Ce rapport Groundswell fournit une série de recommandations politiques qui peuvent aider à ralentir les facteurs à l’origine de la migration climatique et à se préparer aux flux migratoires attendus, notamment :

  • – Réduire les émissions mondiales et tout mettre en œuvre pour atteindre les objectifs de température de l’ Accord de Paris – maintenir l’augmentation de la température moyenne mondiale à moins de 2 °C (3,6 °F) au-dessus des niveaux préindustriels, et, si possible, limiter la augmenter à 1,5 °C (2,7 °F), pour réduire les impacts du changement climatique.
  • – Intégrer la migration climatique interne dans une planification de développement verte, résiliente et inclusive à long terme.
  • – Se préparer à chaque phase de la migration, afin que la migration climatique interne en tant que stratégie d’adaptation puisse avoir des résultats positifs en matière de développement.
  • – Investir dans une meilleure compréhension des moteurs de la migration climatique interne pour éclairer des politiques bien ciblées.

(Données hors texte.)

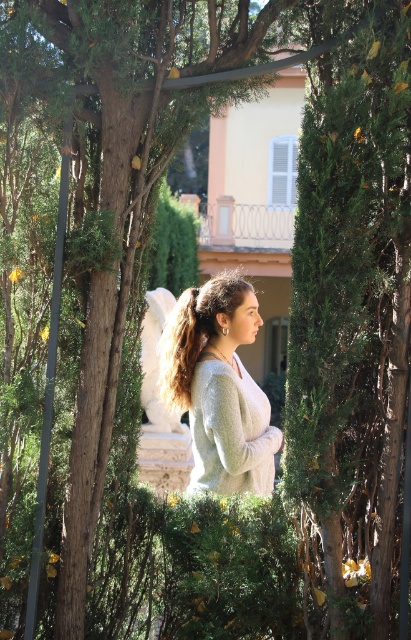 Who is taller, light gray sweater at center or light gray knitted sweater at center?

light gray sweater at center is taller.

Which is behind, point (219, 342) or point (207, 490)?

The point (219, 342) is behind.

This screenshot has height=640, width=411. I want to click on light gray sweater at center, so click(x=219, y=387). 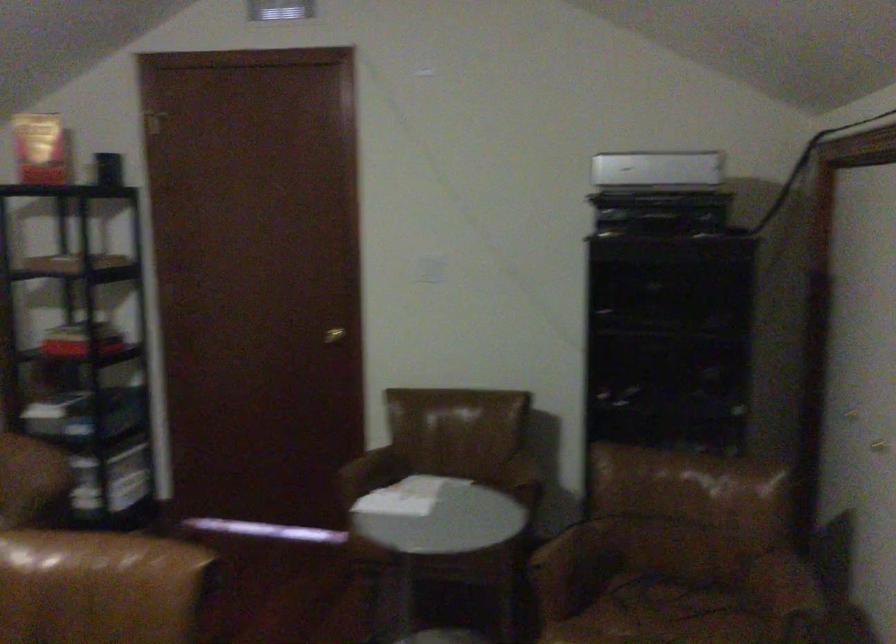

« Les politiques respectueuses de la nature sont gagnant-gagnant. Investir dans la nature peut contribuer aux efforts de relance en créant des emplois, en ciblant les communautés les plus pauvres et en renforçant la résilience à long terme », écrit aujourd’hui Mari Elka Pangestu sur le blog de la Banque mondiale .

« Des écosystèmes sains soutiennent l’atténuation du changement climatique et augmentent la résilience des communautés les plus vulnérables dans le monde. Nos estimations suggèrent que des objectifs ambitieux, tels que la protection de 30% des terres et des océans d’ici 2030 (l’objectif « 30×30 »), sont à portée de main, mais reposent sur une action mondiale intersectorielle et intrasectorielle », écrit Pangestu.

« Il est de notre responsabilité collective – des entreprises privées au secteur financier, aux décideurs gouvernementaux et à la société civile – de nous engager à prendre des mesures décisives pour inverser la perte de la nature par la conservation, l’utilisation durable et le partage équitable des avantages de la biodiversité », a-t-elle déclaré. écrit. « Nous avons besoin de la nature pour se développer.